Auf Zeitungstour
Franz Meurer, Pfarrer in der Kölner Kirchengemeinde St. Theodor und St. Elisabeth, Buchautor und erster Kölner 'alternativer Ehrenbürger'Foto: Smilla Dankert
Drei Uhr nachts. Das Telefon klingelt. Ist es das Krankenhaus, das zur Krankensalbung ruft?
Nein, es ist die Zeitungsausträgerin. Am Anhänger hinter ihrem Fahrrad ist ein Rad abgebrochen. Sie bittet um Hilfe.
Fast fünf Stunden bin ich nun mit ihr per Auto unterwegs. Mit dem Fahrrad geht es schneller, mit dem Auto langsamer. Oft muss ich mit der Warnblinkanlage auf der Straße stehen bleiben, wie es ja auch die machen müssen, die die Pakete tagsüber ausliefern.
Es wird ein interessantes Praktikum bei einer Leistungsträgerin unserer Gesellschaft. Zuerst einmal bin ich stolz, dass sie mich anruft. Denn dafür bin ich doch als Mensch der Kirche da: in der Not zu helfen. Manche junge Menschen sagen ja: "Mit Kirche sehe ich scheiße aus." Zitate darf man nicht verändern!
Die Zeitungsfrau sieht mit Kirche gut aus. Das macht mich froh.

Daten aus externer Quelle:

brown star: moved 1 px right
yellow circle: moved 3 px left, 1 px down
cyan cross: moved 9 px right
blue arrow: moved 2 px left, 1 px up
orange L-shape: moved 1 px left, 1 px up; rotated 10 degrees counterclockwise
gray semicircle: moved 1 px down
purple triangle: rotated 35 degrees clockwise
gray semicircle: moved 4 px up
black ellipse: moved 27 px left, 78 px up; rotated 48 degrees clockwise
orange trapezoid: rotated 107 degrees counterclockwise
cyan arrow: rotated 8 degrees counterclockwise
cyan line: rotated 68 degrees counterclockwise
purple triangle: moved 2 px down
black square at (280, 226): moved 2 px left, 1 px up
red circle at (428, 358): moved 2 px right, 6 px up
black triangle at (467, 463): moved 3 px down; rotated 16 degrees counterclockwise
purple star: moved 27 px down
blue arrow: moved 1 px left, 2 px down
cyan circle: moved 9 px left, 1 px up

Interessant ist, wer in unserem leider armen Stadtteil die Zeitung per Botin bekommt. Es sind die Menschen in den bürgerlichen Ecken des Stadtviertels, vor allem in den zwei kleinen Bereichen mit Eigenheimen. Im Hochhaus gegenüber der Kirche, das den Kirchturm überragt, sind es gerade mal zwei Abonnenten.
Eine Dame wartet am offenen Fenster auf die Zeitung. Die Botin reicht sie hoch, dann folgt ein kurzes Gespräch. Wer weiß, vielleicht ist das der wichtigste Kontakt des Tages für die alte Dame?
Eine praktische Frage treibt mich um: "Wo gehen Sie denn zur Toilette, wenn dies auf der Tour nötig wird?" Die Antwort der Zeitungsbotin: "An der Tankstelle, die kennen mich ja seit zehn Jahren."
Das macht mich froh. Offensichtlich halten die Damen und Herren des Nachtdienstes der Tankstelle, die 24 Stunden offen ist, und die Botin zusammen.
Ich erlaube mir am Ende der Tour die Frage: "Was verdienen Sie denn in diesem anstrengenden Job?" Es ist zum Glück kein Minijob. Die Botin erhält im Monat etwa 1100 Euro für knapp fünf Stunden an sechs Tagen in der Woche. Also ein Stundenlohn von knapp zehn Euro.
Am Ende meines Praktikums schaue ich voll Hochachtung auf die Leistung der Botin. Damit die Abonnenten beim Frühstück die druckfrische Zeitung lesen können, ist sie bei Wind und Wetter für kleines Geld unterwegs. Eine Leistungsträgerin unserer Gesellschaft. Ich hoffe, Sie sehen das auch so wie ich.